Goal of the exercise
Pictures must be dropped from the copy of the entries below; all else is returned exactly.

[Dataset entries]
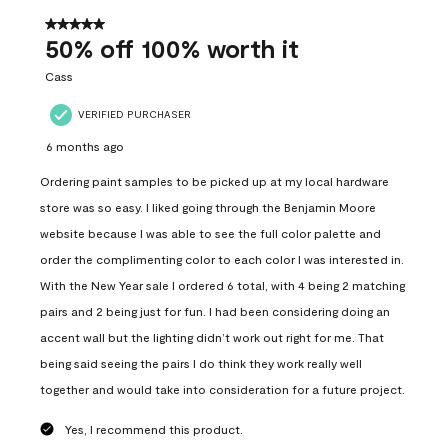
of
557
5 out of 5 stars.
Reviews
50% off 100% worth it
.
Cass
VERIFIED PURCHASER
6 months ago
Ordering paint samples to be picked up at my local hardware
store was so easy. I liked going through the Benjamin Moore
website because I was able to see the full color palette and
order the complimenting color to each color I was interested in.
With the New Year sale I ordered 6 total, with 4 being 2 matching
pairs and 2 being just for fun. I had been considering doing an
accent wall but the lighting didn’t work out right for me. That
being said seeing the pairs I do think they work really well
together and would take into consideration for a future project.
Yes, I recommend this product.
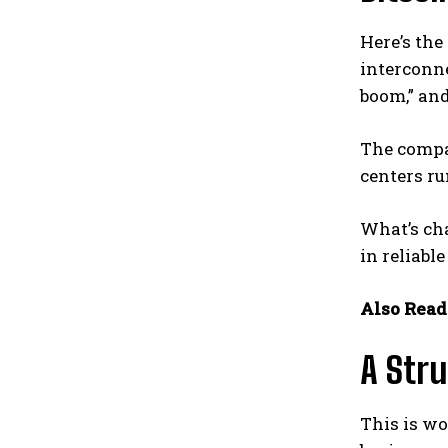
Here’s the
interconn
boom,” and
The compan
centers ru
What’s cha
in reliabl
Also Read
A Stru
This is wo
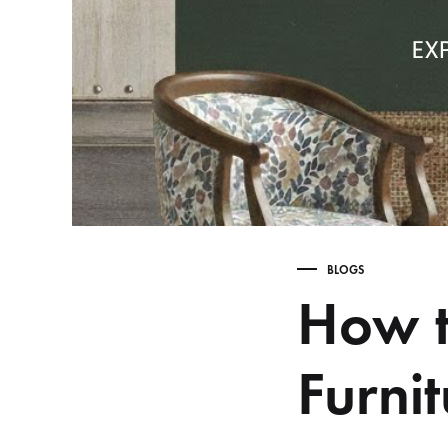
Table,
Study
Table,
Bench,
Home
Decor
–
wootique.in
BLOGS
How t
Furni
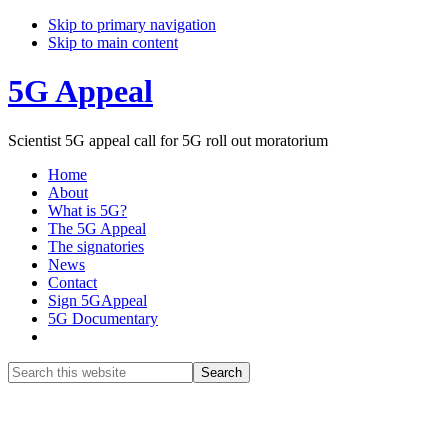
Skip to primary navigation
Skip to main content
5G Appeal
Scientist 5G appeal call for 5G roll out moratorium
Home
About
What is 5G?
The 5G Appeal
The signatories
News
Contact
Sign 5GAppeal
5G Documentary
Show
Search
Search
this
Hide
website
Search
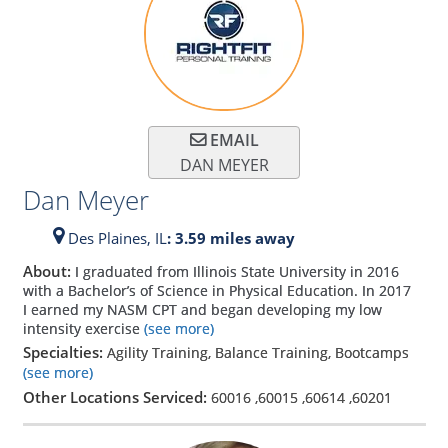
EMAIL
DAN MEYER
Dan Meyer
Des Plaines,
IL
: 3.59 miles away
About:
I graduated from Illinois State University in 2016
with a Bachelor’s of Science in Physical Education. In 2017
I earned my NASM CPT and began developing my low
intensity exercise
(see more)
Specialties:
Agility Training, Balance Training, Bootcamps
(see more)
Other Locations Serviced:
60016
,
60015
,
60614
,
60201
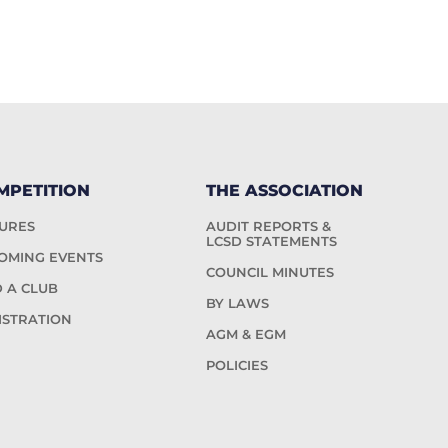
MPETITION
THE ASSOCIATION
TURES
AUDIT REPORTS &
LCSD STATEMENTS
OMING EVENTS
COUNCIL MINUTES
D A CLUB
BY LAWS
ISTRATION
AGM & EGM
POLICIES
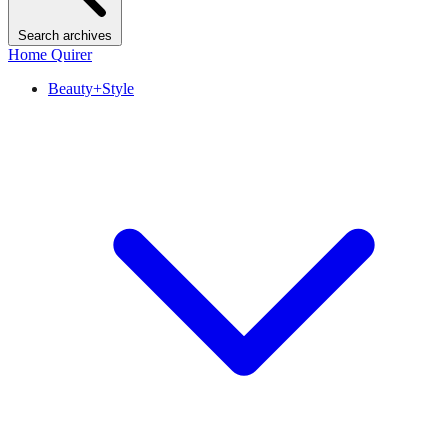
Search archives
Home Quirer
Beauty+Style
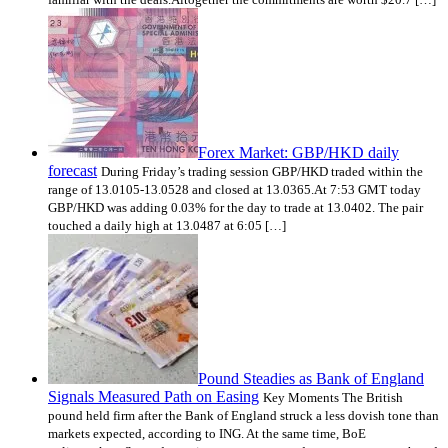
Forex Market: GBP/HKD daily
forecast
During Friday’s trading session GBP/HKD traded within the
range of 13.0105-13.0528 and closed at 13.0365.At 7:53 GMT today
GBP/HKD was adding 0.03% for the day to trade at 13.0402. The pair
touched a daily high at 13.0487 at 6:05 […]
Pound Steadies as Bank of England
Signals Measured Path on Easing
Key Moments The British
pound held firm after the Bank of England struck a less dovish tone than
markets expected, according to ING. At the same time, BoE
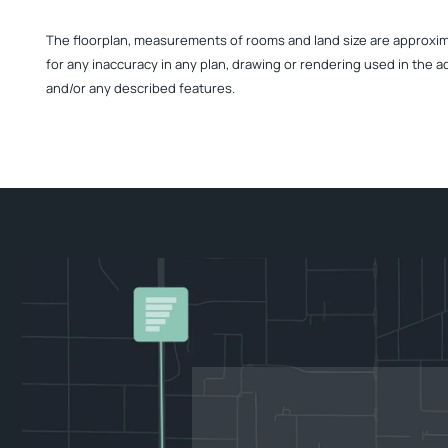
The floorplan, measurements of rooms and land size are approximate
for any inaccuracy in any plan, drawing or rendering used in the a
and/or any described features.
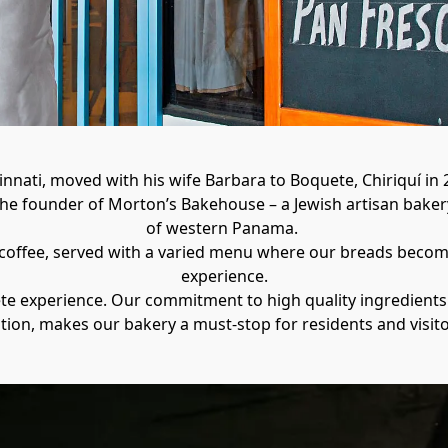
nnati, moved with his wife Barbara to Boquete, Chiriquí in 2
the founder of Morton’s Bakehouse – a Jewish artisan bakery
of western Panama. 

 coffee, served with a varied menu where our breads become 
experience.

ete experience. Our commitment to high quality ingredients
ation, makes our bakery a must-stop for residents and visito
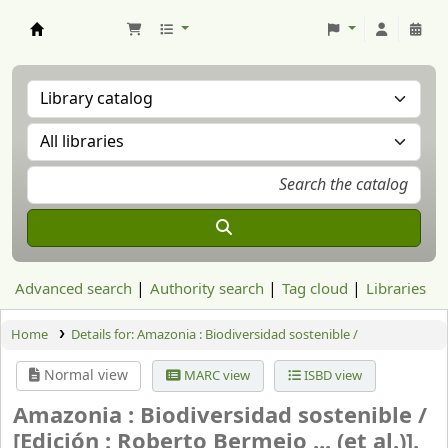
Aranzadi Zientzia Elkartea Liburutegia
Advanced search
Authority search
Tag cloud
Libraries
Home
Details for:
Amazonia : Biodiversidad sostenible /
Normal view
MARC view
ISBD view
Amazonia : Biodiversidad sostenible /
[Edición : Roberto Bermejo ... (et al.)].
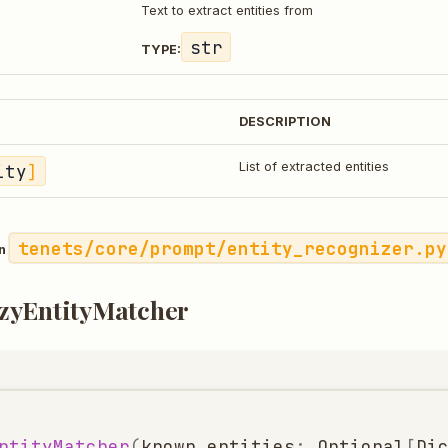
Text to extract entities from
str
TYPE:
DESCRIPTION
ity
]
List of extracted entities
tenets/core/prompt/entity_recognizer.py
in
zyEntityMatcher
ntityMatcher
(
known_entities
:
Optional
[
Di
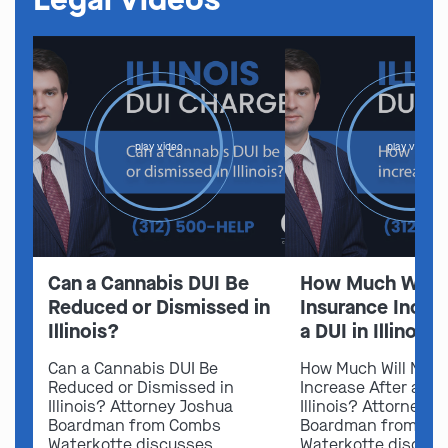
play video
play video
Can a Cannabis DUI Be
How Much Will 
Reduced or Dismissed in
Insurance Increa
Illinois?
a DUI in Illinois?
Can a Cannabis DUI Be
How Much Will My I
Reduced or Dismissed in
Increase After a DUI
Illinois? Attorney Joshua
Illinois? Attorney 
Boardman from Combs
Boardman from Co
Waterkotte discusses
Waterkotte discus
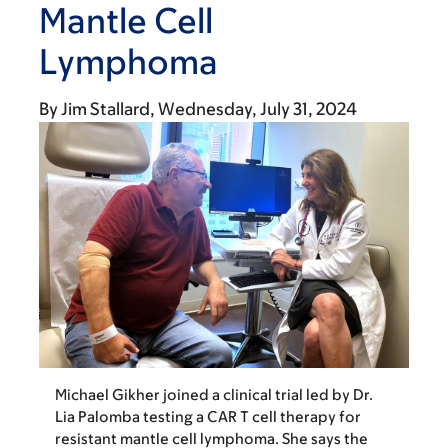
Mantle Cell
Lymphoma
By
Jim Stallard
Wednesday, July 31, 2024
Michael Gikher joined a clinical trial led by Dr.
Lia Palomba testing a CAR T cell therapy for
resistant mantle cell lymphoma. She says the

Exercise output
of
557
5 out of 5 stars.
Reviews
50% off 100% worth it
.
Cass
VERIFIED PURCHASER
6 months ago
Ordering paint samples to be picked up at my local hardware
store was so easy. I liked going through the Benjamin Moore
website because I was able to see the full color palette and
order the complimenting color to each color I was interested in.
With the New Year sale I ordered 6 total, with 4 being 2 matching
pairs and 2 being just for fun. I had been considering doing an
accent wall but the lighting didn’t work out right for me. That
being said seeing the pairs I do think they work really well
together and would take into consideration for a future project.
Yes, I recommend this product.
Here’s the
interconn
boom,” and
The compan
centers ru
What’s cha
in reliabl
Also Read
A Stru
This is wo
Table,
Study
Table,
Bench,
Home
Decor
–
wootique.in
BLOGS
How t
Furni
Skip to primary navigation
Skip to main content
5G Appeal
Scientist 5G appeal call for 5G roll out moratorium
Home
About
What is 5G?
The 5G Appeal
The signatories
News
Contact
Sign 5GAppeal
5G Documentary
Show
Search
Search
this
Hide
website
Search
EMAIL
DAN MEYER
Dan Meyer
Des Plaines,
IL
: 3.59 miles away
About:
I graduated from Illinois State University in 2016
with a Bachelor’s of Science in Physical Education. In 2017
I earned my NASM CPT and began developing my low
intensity exercise
(see more)
Specialties:
Agility Training, Balance Training, Bootcamps
(see more)
Other Locations Serviced:
60016
,
60015
,
60614
,
60201
MPETITION
THE ASSOCIATION
TURES
AUDIT REPORTS &
LCSD STATEMENTS
OMING EVENTS
COUNCIL MINUTES
D A CLUB
BY LAWS
ISTRATION
AGM & EGM
POLICIES
Search archives
Home Quirer
Beauty+Style
Forex Market: GBP/HKD daily
forecast
During Friday’s trading session GBP/HKD traded within the
range of 13.0105-13.0528 and closed at 13.0365.At 7:53 GMT today
GBP/HKD was adding 0.03% for the day to trade at 13.0402. The pair
touched a daily high at 13.0487 at 6:05 […]
Pound Steadies as Bank of England
Signals Measured Path on Easing
Key Moments The British
pound held firm after the Bank of England struck a less dovish tone than
markets expected, according to ING. At the same time, BoE
The floorplan, measurements of rooms and land size are approximate
for any inaccuracy in any plan, drawing or rendering used in the a
and/or any described features.
nnati, moved with his wife Barbara to Boquete, Chiriquí in 2
the founder of Morton’s Bakehouse – a Jewish artisan bakery
of western Panama. 

 coffee, served with a varied menu where our breads become 
experience.

ete experience. Our commitment to high quality ingredients
ation, makes our bakery a must-stop for residents and visito
Aranzadi Zientzia Elkartea Liburutegia
Advanced search
Authority search
Tag cloud
Libraries
Home
Details for:
Amazonia : Biodiversidad sostenible /
Normal view
MARC view
ISBD view
Amazonia : Biodiversidad sostenible /
[Edición : Roberto Bermejo ... (et al.)].
Text to extract entities from
str
TYPE:
DESCRIPTION
ity
]
List of extracted entities
tenets/core/prompt/entity_recognizer.py
in
zyEntityMatcher
ntityMatcher
(
known_entities
:
Optional
[
Di
play video
play video
Can a Cannabis DUI Be
How Much Will 
Reduced or Dismissed in
Insurance Increa
Illinois?
a DUI in Illinois?
Can a Cannabis DUI Be
How Much Will My I
Reduced or Dismissed in
Increase After a DUI
Illinois? Attorney Joshua
Illinois? Attorney 
Boardman from Combs
Boardman from Co
Waterkotte discusses
Waterkotte discus
Mantle Cell
Lymphoma
By
Jim Stallard
Wednesday, July 31, 2024
Michael Gikher joined a clinical trial led by Dr.
Lia Palomba testing a CAR T cell therapy for
resistant mantle cell lymphoma. She says the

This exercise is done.